- [What the task requires]: Word for word, copy the lines from the one with "Il Prime Day è solo per clienti" to the last line of the data below, counting both, and keep every picture out.

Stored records

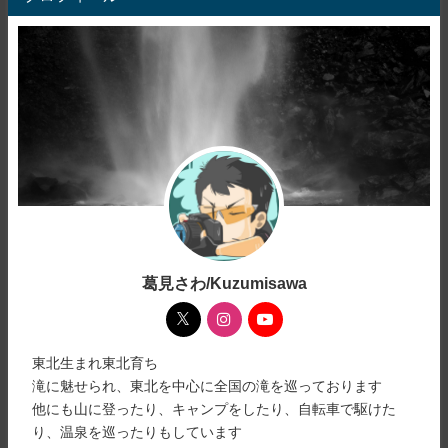
葛見さわ/Kuzumisawa
東北生まれ東北育ち
滝に魅せられ、東北を中心に全国の滝を巡っております
他にも山に登ったり、キャンプをしたり、自転車で駆けた
り、温泉を巡ったりもしています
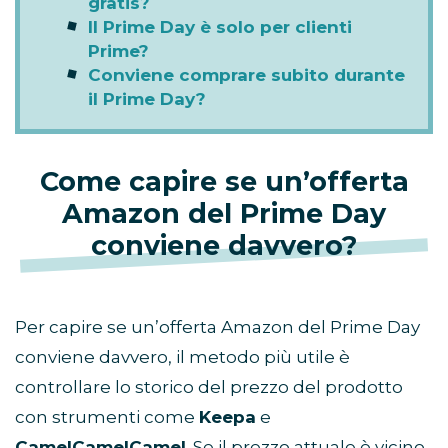
gratis?
Il Prime Day è solo per clienti
Prime?
Conviene comprare subito durante
il Prime Day?
Come capire se un’offerta
Amazon del Prime Day
conviene davvero?
Per capire se un’offerta Amazon del Prime Day
conviene davvero, il metodo più utile è
controllare lo storico del prezzo del prodotto
con strumenti come
Keepa
e
CamelCamelCamel
. Se il prezzo attuale è vicino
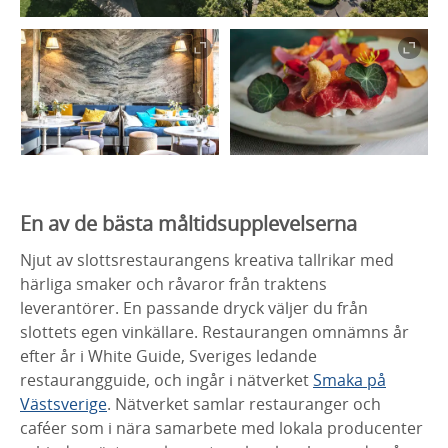
En av de bästa måltidsupplevelserna
Njut av slottsrestaurangens kreativa tallrikar med
härliga smaker och råvaror från traktens
leverantörer. En passande dryck väljer du från
slottets egen vinkällare. Restaurangen omnämns år
efter år i White Guide, Sveriges ledande
restaurangguide, och ingår i nätverket
Smaka på
Västsverige
. Nätverket samlar restauranger och
caféer som i nära samarbete med lokala producenter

- [Solution]:
Il Prime Day è solo per clienti
Prime?
Conviene comprare subito durante
il Prime Day?
Come capire se un’offerta
Amazon del Prime Day
conviene davvero?
Per capire se un’offerta Amazon del Prime Day
conviene davvero, il metodo più utile è
controllare lo storico del prezzo del prodotto
con strumenti come
Keepa
e
CamelCamelCamel
. Se il prezzo attuale è vicino
En av de bästa måltidsupplevelserna
Njut av slottsrestaurangens kreativa tallrikar med
härliga smaker och råvaror från traktens
leverantörer. En passande dryck väljer du från
slottets egen vinkällare. Restaurangen omnämns år
efter år i White Guide, Sveriges ledande
restaurangguide, och ingår i nätverket
Smaka på
Västsverige
. Nätverket samlar restauranger och
caféer som i nära samarbete med lokala producenter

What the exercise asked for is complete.